Exhibit A may be the ugly racism that has so often bubbled to the surface since Barack Obama was elected president, racism that might not have been visible if racists weren't so enraged at a black president. Exhibits B and C might be the ongoing need for the Voting Rights Act—and the Supreme Court's treatment of it—and stop-and-frisk policies. But economic inequality is also a pervasive form of racial inequality, with improvements over the years highlighting how bad it was, and how structurally ingrained economic inequality was and is:
In 1966, the closest year from the speech for which census data are available, 42 percent of blacks lived in poverty compared with 11 percent of whites. By 2011, 28 percent of blacks were impoverished compared with less than 10 percent of whites. [...]That is both a massive set of steps in reducing the poverty rate, narrowing the median income gap, and increasing the percentage of upper-income black households and massive inequality today. And the progress over the past 50 years is striking given the weakness of U.S. policies actually attempting to advance equality rather than simply making it more difficult to create inequality. For a hundred years after the Civil War, white people gave themselves the most extreme form of affirmative action by law and at gunpoint. Then for 50 years, they've insisted that any real steps to undo that damage were unfair. No wonder progress is so halting—especially in the context of growing economic inequality for all races.

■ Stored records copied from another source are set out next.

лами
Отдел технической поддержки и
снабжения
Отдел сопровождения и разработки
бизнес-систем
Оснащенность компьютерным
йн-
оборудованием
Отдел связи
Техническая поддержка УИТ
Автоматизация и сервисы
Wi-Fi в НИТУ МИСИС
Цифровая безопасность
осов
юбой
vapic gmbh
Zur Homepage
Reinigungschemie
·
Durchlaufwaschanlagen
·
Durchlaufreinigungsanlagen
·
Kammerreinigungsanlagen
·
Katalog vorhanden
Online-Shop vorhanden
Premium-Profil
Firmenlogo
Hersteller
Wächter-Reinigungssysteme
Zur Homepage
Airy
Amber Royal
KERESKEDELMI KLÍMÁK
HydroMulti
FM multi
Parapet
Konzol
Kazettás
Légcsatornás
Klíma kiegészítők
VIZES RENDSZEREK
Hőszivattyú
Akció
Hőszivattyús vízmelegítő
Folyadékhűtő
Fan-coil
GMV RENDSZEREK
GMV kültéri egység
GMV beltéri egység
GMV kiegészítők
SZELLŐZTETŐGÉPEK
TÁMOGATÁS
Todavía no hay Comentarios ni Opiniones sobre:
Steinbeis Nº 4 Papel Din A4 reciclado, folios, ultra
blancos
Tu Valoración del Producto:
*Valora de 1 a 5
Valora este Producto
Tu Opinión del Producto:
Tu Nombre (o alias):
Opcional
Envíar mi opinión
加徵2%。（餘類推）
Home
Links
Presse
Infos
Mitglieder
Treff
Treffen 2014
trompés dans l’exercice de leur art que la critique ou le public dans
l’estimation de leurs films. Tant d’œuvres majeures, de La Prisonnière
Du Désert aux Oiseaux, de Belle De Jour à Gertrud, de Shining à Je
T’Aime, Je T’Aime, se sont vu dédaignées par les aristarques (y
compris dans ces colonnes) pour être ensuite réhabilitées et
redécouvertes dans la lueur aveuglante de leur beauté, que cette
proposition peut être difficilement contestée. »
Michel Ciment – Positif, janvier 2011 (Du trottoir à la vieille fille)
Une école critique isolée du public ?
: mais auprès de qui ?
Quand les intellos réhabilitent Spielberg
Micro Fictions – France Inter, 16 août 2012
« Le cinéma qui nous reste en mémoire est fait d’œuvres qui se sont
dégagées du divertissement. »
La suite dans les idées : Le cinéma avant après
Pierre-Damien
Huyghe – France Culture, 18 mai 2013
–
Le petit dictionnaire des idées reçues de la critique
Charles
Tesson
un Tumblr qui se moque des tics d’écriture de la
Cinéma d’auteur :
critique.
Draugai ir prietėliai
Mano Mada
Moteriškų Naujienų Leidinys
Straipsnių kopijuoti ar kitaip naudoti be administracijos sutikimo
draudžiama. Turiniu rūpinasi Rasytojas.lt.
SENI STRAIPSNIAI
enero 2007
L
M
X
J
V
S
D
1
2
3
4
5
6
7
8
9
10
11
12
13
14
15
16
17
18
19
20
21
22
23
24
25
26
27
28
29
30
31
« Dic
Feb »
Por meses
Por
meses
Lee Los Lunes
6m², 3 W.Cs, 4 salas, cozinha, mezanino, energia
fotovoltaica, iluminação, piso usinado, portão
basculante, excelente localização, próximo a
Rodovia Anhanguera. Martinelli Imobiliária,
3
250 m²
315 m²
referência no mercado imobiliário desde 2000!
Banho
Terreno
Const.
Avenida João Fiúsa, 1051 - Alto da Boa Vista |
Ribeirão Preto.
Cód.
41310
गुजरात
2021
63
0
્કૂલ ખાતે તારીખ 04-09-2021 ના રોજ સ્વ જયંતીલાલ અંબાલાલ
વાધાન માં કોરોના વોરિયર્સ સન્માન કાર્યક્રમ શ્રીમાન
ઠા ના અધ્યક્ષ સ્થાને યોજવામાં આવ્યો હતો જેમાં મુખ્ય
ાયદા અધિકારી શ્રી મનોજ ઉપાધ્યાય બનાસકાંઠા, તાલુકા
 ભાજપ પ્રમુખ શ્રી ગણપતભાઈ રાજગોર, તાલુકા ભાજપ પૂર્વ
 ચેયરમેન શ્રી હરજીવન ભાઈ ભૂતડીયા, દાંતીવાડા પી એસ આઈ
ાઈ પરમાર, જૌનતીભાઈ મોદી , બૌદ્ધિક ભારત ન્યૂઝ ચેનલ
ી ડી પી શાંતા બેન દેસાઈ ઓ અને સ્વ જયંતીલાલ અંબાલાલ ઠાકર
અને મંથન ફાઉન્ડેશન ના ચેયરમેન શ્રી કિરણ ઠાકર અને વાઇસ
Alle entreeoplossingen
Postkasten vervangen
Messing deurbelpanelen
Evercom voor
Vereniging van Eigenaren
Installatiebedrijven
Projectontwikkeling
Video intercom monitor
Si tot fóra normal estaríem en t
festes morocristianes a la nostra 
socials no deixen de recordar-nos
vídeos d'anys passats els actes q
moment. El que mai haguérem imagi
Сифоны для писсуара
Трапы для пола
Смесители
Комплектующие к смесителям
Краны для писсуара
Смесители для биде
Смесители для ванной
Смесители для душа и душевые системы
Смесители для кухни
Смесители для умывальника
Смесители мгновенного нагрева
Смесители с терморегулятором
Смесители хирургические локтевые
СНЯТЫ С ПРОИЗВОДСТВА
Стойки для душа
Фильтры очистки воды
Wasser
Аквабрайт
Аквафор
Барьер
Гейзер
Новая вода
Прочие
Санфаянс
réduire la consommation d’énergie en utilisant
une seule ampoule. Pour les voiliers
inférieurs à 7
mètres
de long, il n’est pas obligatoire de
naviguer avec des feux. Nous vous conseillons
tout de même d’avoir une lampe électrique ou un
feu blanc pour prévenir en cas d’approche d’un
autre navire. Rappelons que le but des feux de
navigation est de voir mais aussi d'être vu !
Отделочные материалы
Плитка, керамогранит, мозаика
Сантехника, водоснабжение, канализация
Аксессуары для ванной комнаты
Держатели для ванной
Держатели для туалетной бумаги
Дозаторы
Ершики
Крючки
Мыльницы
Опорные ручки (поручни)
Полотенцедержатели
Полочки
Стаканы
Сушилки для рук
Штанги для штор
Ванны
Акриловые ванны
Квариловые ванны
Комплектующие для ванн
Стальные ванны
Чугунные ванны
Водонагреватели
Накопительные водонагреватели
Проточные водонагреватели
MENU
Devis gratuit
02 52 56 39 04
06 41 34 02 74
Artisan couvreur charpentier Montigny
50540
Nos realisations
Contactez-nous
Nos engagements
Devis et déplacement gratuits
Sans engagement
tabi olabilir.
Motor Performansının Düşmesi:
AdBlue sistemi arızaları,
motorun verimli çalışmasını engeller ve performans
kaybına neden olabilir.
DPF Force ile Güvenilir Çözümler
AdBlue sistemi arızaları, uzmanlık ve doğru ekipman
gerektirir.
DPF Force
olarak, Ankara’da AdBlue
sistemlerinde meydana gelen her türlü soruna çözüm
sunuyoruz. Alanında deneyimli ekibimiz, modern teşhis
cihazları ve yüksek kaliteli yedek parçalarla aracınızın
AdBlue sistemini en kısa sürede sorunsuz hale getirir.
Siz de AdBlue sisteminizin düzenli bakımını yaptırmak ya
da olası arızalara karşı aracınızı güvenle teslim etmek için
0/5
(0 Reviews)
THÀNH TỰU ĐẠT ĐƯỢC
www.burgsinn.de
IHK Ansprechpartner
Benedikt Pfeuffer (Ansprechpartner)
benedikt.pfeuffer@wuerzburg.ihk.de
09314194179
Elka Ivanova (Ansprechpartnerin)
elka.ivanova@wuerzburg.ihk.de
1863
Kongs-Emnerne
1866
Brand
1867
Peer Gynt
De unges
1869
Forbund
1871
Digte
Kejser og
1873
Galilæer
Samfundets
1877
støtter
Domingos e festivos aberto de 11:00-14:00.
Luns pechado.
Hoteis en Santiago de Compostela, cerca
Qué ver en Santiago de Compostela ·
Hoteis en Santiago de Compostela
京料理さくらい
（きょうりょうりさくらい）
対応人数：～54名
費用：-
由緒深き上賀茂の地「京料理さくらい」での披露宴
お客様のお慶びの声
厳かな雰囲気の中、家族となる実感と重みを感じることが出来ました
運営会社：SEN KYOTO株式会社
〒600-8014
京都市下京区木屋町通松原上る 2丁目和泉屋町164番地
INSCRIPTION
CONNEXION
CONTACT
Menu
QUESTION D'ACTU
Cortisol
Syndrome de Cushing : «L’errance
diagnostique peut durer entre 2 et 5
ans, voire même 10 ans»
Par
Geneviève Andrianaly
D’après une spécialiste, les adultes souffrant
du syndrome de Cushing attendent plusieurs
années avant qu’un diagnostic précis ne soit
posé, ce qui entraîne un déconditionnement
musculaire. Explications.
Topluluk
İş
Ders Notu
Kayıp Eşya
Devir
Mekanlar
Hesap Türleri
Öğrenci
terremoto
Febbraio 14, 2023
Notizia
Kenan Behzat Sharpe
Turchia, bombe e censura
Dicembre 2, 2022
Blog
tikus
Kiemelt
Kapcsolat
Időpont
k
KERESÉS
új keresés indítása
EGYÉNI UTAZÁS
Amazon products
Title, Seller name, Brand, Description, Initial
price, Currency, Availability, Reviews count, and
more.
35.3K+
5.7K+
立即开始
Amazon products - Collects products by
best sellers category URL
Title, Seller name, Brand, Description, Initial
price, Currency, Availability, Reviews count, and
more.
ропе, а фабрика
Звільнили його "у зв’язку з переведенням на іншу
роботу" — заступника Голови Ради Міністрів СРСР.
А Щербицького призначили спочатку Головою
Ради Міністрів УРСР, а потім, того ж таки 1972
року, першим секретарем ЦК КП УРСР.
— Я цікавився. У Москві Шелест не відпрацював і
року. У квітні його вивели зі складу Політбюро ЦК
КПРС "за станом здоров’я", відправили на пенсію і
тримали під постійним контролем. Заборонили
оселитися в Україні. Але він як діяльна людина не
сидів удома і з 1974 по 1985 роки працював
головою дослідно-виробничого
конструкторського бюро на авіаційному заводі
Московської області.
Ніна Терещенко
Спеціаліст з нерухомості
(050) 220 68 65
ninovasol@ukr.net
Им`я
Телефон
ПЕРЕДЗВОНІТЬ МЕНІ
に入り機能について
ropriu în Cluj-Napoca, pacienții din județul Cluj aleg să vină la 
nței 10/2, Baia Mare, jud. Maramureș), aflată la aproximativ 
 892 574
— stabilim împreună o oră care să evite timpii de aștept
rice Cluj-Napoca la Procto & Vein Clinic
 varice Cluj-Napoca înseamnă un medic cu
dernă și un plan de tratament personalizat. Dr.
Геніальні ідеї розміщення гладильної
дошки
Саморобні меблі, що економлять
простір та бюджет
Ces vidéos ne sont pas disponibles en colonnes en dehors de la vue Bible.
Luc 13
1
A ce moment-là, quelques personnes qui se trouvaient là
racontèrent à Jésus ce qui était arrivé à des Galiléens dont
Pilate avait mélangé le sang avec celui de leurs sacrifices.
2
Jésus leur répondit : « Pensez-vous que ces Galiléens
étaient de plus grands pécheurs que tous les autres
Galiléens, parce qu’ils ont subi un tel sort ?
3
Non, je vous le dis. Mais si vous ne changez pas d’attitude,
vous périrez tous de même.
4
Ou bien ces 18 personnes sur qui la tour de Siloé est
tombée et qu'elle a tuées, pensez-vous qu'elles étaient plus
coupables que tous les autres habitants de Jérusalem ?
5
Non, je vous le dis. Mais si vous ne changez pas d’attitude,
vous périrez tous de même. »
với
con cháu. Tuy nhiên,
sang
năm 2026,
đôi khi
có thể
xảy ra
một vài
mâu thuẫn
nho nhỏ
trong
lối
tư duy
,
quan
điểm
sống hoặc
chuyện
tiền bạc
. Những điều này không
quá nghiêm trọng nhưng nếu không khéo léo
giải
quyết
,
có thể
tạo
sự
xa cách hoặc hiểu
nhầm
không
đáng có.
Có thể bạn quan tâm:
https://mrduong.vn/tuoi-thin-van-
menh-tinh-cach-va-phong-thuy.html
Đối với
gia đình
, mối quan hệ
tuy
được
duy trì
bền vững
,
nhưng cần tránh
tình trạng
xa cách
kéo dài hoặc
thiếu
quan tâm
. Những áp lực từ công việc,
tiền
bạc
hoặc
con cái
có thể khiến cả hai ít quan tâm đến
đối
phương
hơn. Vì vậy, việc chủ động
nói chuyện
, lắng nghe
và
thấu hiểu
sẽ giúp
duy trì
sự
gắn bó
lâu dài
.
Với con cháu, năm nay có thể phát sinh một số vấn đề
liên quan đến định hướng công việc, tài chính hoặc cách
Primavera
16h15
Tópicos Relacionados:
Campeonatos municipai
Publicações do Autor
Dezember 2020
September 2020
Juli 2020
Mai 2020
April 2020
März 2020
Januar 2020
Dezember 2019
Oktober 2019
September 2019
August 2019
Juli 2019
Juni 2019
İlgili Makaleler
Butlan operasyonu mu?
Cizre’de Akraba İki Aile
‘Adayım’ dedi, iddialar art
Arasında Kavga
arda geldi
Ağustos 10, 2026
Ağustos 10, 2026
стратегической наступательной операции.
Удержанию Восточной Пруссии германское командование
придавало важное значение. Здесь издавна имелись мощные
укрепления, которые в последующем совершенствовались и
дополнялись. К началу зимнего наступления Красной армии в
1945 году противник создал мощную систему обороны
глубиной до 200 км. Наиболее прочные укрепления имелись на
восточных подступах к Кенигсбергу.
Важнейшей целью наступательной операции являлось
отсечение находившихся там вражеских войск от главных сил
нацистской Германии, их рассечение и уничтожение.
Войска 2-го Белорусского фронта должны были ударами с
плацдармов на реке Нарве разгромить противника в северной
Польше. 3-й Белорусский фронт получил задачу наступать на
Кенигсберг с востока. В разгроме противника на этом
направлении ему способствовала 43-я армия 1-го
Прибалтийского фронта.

Five decades after King spoke of the “great vaults of opportunity of this nation,” median black family income is more than 40 percent below that of whites. As of June, black households were earning an annual median of $33,519 compared with $58,000 for whites, according to Sentier Research.
That gap has narrowed from a 55 percent differential in 1991. Blacks are also making gains on the upper end of the spectrum: More than one in 10 black households earned $100,000 or more in 2011, up from less than one in seven in 1991. For white households, 24 percent were earning at least that much. About 1.5 percent of black households earned $200,000 or more in 2011, a fourfold increase from 1991.